What is needed ▸
Whatever pictures appear, omit them, and repeat the data below exactly.

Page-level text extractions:
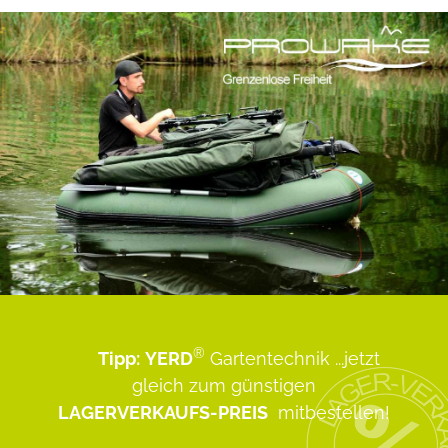
®
Tipp:
YERD
Gartentechnik
...jetzt
gleich zum günstigen
LAGERVERKAUFS-PREIS
mitbestellen!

The completed task ▸
®
Tipp:
YERD
Gartentechnik
...jetzt
gleich zum günstigen
LAGERVERKAUFS-PREIS
mitbestellen!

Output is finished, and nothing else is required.